- Philippe Lecoeur (rapporteur), IEF Paris Sud
- Matthieu Bailleul (rapporteur), IPCMS Strasbourg
- Pascale Bayle-Guillemaud (examinatrice), INAC-CEA Grenoble
- Marc Respaud (examinateur), LPCNO Toulouse
- Etienne Snoeck (directeur de thèse), CEMES Toulouse
- Nicolas Biziere (co-directeur de thèse), CEMES Toulouse
- Gérard BenAssayag (invité), CEMES Toulouse
Magnetic materials are the keystones for both Spintronics, which is a branch of electronic considering the spin of the electron in addition to its charge, and numbers of microwave devices such as microwave filters, RF generators or phase line among others. Therefore, there is today an intense research to find materials which could answer the different requirements for Spintronics and microwave devices, i.e, a high spin polarization, a high Curie temperature and a small damping coefficient for low energy losses in the microwave range.
In this field, the Co2MnSi Heusler alloy is one of the very promising candidates which are expected to fulfill all these criteria. Indeed, theoretical calculations predict that it is half metallic (100% spin polarization), with a Curie temperature around 900 K and its damping coefficient is expected to be one or two orders of magnitude below the usual ferromagnetic materials used in microelectronic. However, these properties have never been achieved experimentally. Especially damping coefficients are generally found at least one order of magnitude higher than the calculated one.
In this work, we offer to study the effect of atomic disorder on the magnetic properties of the Co2MnSi alloy. For this, ion irradiation with light He+ ions at 150 KeV is used to induce chemical exchange, local defects and mechanical distortion in the alloy.
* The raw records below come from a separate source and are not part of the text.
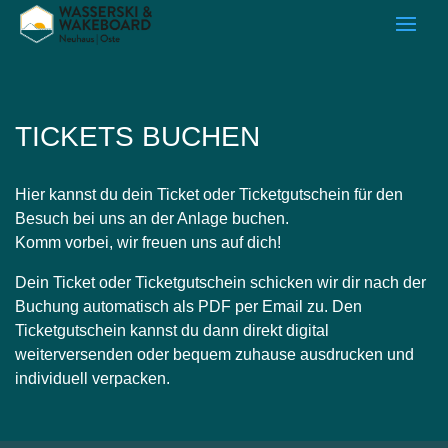
TICKETS BUCHEN
Hier kannst du dein Ticket oder Ticketgutschein für den
Besuch bei uns an der Anlage buchen.
Komm vorbei, wir freuen uns auf dich!
Dein Ticket oder Ticketgutschein schicken wir dir nach der
Buchung automatisch als PDF per Email zu. Den
Ticketgutschein kannst du dann direkt digital
weiterversenden oder bequem zuhause ausdrucken und
individuell verpacken.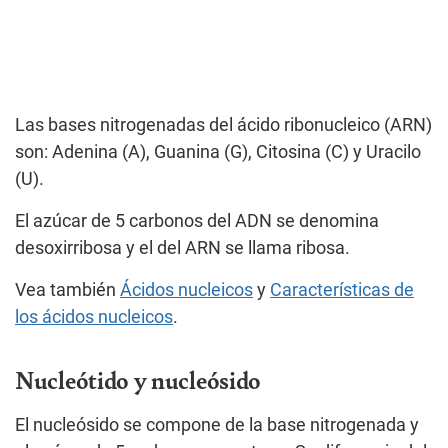
Las bases nitrogenadas del ácido ribonucleico (ARN)
son: Adenina (A), Guanina (G), Citosina (C) y Uracilo
(U).
El azúcar de 5 carbonos del ADN se denomina
desoxirribosa y el del ARN se llama ribosa.
Vea también
Ácidos nucleicos
y
Características de
los ácidos nucleicos
.
Nucleótido y nucleósido
El nucleósido se compone de la base nitrogenada y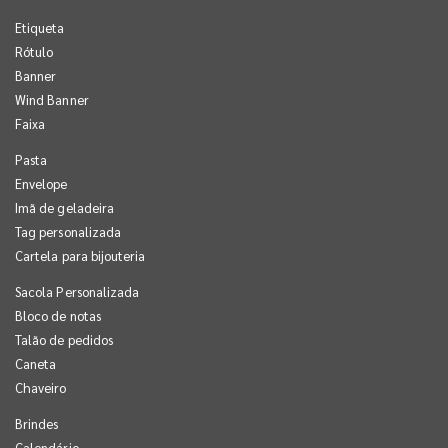
Etiqueta
Rótulo
Banner
Wind Banner
Faixa
Pasta
Envelope
Imã de geladeira
Tag personalizada
Cartela para bijouteria
Sacola Personalizada
Bloco de notas
Talão de pedidos
Caneta
Chaveiro
Brindes
Calendário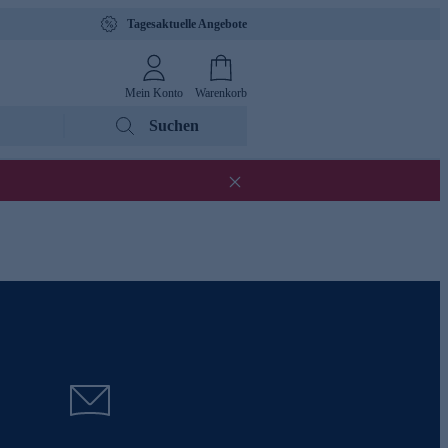
Tagesaktuelle Angebote
Mein Konto
Warenkorb
Suchen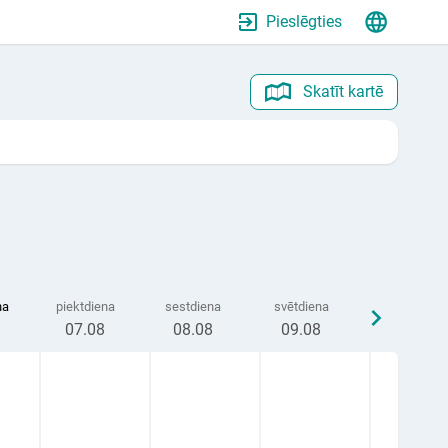
Pieslēgties
Skatīt kartē
na
piektdiena
sestdiena
svētdiena
07
.08
08
.08
09
.08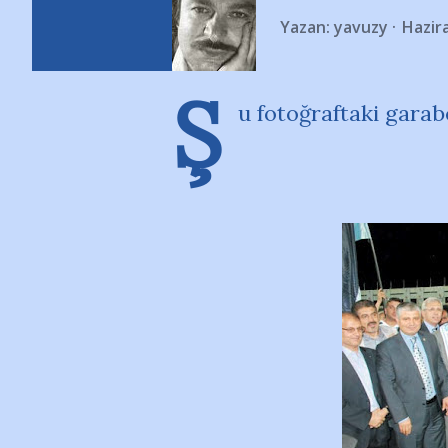
Yazan:
yavuzy
Hazir
Ş
u fotoğraftaki garab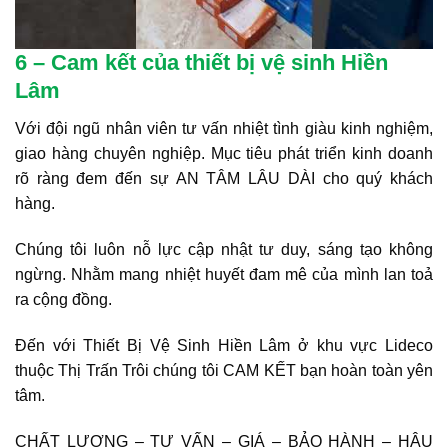
6 – Cam kết của thiết bị vệ sinh Hiền
Lâm
Với đội ngũ nhân viên tư vấn nhiệt tình giàu kinh nghiệm,
giao hàng chuyên nghiệp. Mục tiêu phát triển kinh doanh
rõ ràng đem đến sự AN TÂM LÂU DÀI cho quý khách
hàng.
Chúng tôi luôn nỗ lực cập nhật tư duy, sáng tạo không
ngừng. Nhằm mang nhiệt huyết đam mê của mình lan toả
ra cộng đồng.
Đến với Thiết Bị Vệ Sinh Hiền Lâm ở khu vực Lideco
thuộc Thị Trấn Trôi chúng tôi CAM KẾT bạn hoàn toàn yên
tâm.
CHẤT LƯỢNG – TƯ VẤN – GIÁ – BẢO HÀNH – HẬU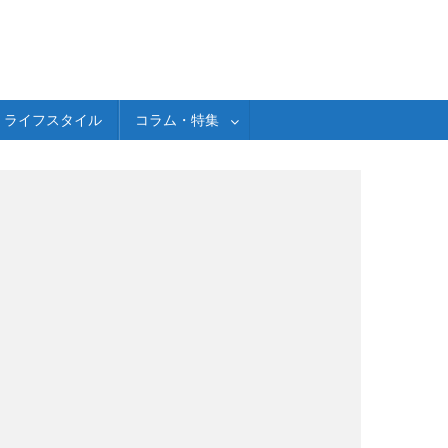
ライフスタイル
コラム・特集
The evolution of the lattice distortion and atomic disorder as a function of the He+ fluence are studied by X-ray diffraction, in normal and anomalous conditions, and HAADF-STEM. In parallel, a ferromagnetic resonance set-up has been developed at the CEMES to measure the variations of the magnetic parameters and microwave losses of the Co2MnSi as a function of the ion fluence.
Starting from 40 nm thick films deposited by magnetron sputtering at the CEMES, ion irradiation will be demonstrated to favor the B2 crystal order in the alloy, demonstrating the potential of this method as a complement to annealing for the B2 phase. Also, we will demonstrate that Co/Mn disorder reduce the average magnetization and exchange values of the material, while the cubic anisotropy and gyromagnetic values increased due to an increased magnetic orbital moment. We will also demonstrate the direct correlation between the presence of an additional in-plane uniaxial anisotropy with the tetragonal distortion of the cell. Finally, preliminary results of the effect of atomic disorder on the intrinsic and extrinsic contributions to the FMR linewidths in the B2 and L21 order will be presented.